Il Centro di ricerca per la pace ed i diritti umani ha ricordato Mario Onofri

VITERBO – Approssimandosi il 13 giugno, terzo anniversario della scomparsa di Mario Onofri, presso il “Centro di ricerca per la pace e i diritti umani” di Viterbo si è tenuto lunedì 11 giugno 2018 un incontro di commemorazione dell’indimenticabile amico, del compagno di tante lotte nonviolente, dell’artista e ricercatore della verità, della persona sempre generosamente impegnata nel recare aiuto ad ogni essere umano di aiuto bisognoso.

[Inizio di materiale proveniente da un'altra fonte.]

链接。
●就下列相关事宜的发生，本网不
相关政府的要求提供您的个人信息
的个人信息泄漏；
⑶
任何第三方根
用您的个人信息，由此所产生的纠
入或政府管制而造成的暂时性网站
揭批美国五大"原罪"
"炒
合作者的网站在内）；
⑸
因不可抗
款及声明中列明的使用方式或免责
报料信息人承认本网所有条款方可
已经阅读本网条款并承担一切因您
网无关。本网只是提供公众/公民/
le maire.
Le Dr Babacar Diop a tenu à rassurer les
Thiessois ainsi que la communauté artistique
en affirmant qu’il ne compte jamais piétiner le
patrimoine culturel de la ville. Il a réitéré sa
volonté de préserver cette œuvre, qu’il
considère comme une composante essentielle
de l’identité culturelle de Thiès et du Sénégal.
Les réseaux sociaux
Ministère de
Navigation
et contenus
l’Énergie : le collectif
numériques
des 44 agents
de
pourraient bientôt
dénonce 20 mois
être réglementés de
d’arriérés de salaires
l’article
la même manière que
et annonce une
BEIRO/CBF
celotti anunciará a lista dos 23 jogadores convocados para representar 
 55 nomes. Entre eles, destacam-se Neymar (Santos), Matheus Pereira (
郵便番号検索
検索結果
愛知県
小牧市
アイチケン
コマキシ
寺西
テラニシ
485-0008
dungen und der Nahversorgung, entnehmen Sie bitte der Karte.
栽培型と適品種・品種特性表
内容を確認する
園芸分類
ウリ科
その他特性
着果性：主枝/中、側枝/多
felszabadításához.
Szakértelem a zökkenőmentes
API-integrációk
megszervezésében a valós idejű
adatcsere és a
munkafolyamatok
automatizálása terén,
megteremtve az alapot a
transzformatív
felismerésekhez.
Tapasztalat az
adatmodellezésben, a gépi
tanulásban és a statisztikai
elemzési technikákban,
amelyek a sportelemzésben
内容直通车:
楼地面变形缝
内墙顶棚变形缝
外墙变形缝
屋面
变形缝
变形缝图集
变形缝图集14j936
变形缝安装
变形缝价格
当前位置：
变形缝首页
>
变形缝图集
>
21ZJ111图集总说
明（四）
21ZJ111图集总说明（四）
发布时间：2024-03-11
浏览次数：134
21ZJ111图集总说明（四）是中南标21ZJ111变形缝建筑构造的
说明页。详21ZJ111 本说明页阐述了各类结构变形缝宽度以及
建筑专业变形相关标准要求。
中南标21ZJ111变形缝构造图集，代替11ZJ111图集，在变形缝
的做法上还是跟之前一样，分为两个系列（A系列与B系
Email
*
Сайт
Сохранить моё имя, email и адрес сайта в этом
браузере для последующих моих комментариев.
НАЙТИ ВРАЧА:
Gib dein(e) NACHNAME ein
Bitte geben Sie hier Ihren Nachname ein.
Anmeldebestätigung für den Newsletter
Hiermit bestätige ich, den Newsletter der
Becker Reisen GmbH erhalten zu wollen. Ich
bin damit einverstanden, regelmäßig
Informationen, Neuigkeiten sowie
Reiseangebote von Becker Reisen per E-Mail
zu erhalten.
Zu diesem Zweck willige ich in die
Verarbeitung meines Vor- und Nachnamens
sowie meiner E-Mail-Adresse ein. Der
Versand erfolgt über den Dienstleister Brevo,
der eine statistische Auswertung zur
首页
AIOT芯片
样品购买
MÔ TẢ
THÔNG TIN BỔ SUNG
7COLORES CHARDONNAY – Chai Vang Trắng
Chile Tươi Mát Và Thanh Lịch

E’ stata rievocata la sua figura di artista e di studioso, di viandante meditabondo e fraterno, di sperimentatore e di contemplativo che incontrò e seppe intimamente comprendere tanto i popoli, le tradizioni e i modi di vita più antichi del mondo quanto le esperienze estetiche, comunicative e costruttive più aggettanti e ricche di futuro; di persona essenziale e solidale, accudente e condividente, che nell’incontro con le persone più sofferenti così nell’India della fame e della sapienza ancestrale come nelle periferie metropolitane e nella provincia urbana e rurale d’Italia sapeva trovare e recare verità e amore, ascolto e conforto; di militante politico libertario e nonviolento per la liberazione dell’umanità da ogni schiavitù, da ogni alienazione, da ogni menzogna, da ogni oppressione.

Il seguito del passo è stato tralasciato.